What is being asked
Of the records below, reproduce only the span that opens with the line containing "Service abonnieren, der" and closes with the last line.

═══ Listed records

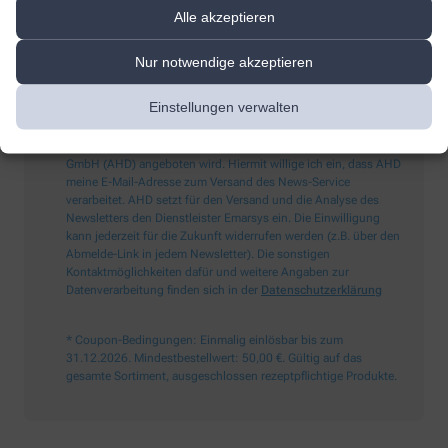
Alle akzeptieren
Sind Sie ein Mensch? Dann wählen Sie bitte
die Tasse
Nur notwendige akzeptieren
Einstellungen verwalten
Ich möchte den im Namen meiner Apotheke versandten News-
Service abonnieren, der von der Alliance Healthcare Deutschland
GmbH (AHD) angeboten wird. Hiermit willige ich ein, dass AHD
meine E-Mail-Adresse zum Versand des News-Service
verarbeitet. AHD setzt für den Versand und die Analyse des
Newsletters den Dienstleister Emarsys ein. Die Einwilligung
kann jederzeit für die Zukunft widerrufen werden (z.B. über den
Abmelde-Link in jedem Newsletter). Die sonstigen
Kontaktmöglichkeiten dafür und weitere Angaben zur
Datenverarbeitung finden sich in der
Datenschutzerklärung
* Coupon-Bedingungen: Einmalig einlösbar bis zum
31.12.2026. Mindestbestellwert: 50,00 €. Gültig auf das
gesamte Sortiment, ausgeschlossen rezeptpflichtige Produkte.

══════

Result of this exercise
Service abonnieren, der von der Alliance Healthcare Deutschland
GmbH (AHD) angeboten wird. Hiermit willige ich ein, dass AHD
meine E-Mail-Adresse zum Versand des News-Service
verarbeitet. AHD setzt für den Versand und die Analyse des
Newsletters den Dienstleister Emarsys ein. Die Einwilligung
kann jederzeit für die Zukunft widerrufen werden (z.B. über den
Abmelde-Link in jedem Newsletter). Die sonstigen
Kontaktmöglichkeiten dafür und weitere Angaben zur
Datenverarbeitung finden sich in der
Datenschutzerklärung
* Coupon-Bedingungen: Einmalig einlösbar bis zum
31.12.2026. Mindestbestellwert: 50,00 €. Gültig auf das
gesamte Sortiment, ausgeschlossen rezeptpflichtige Produkte.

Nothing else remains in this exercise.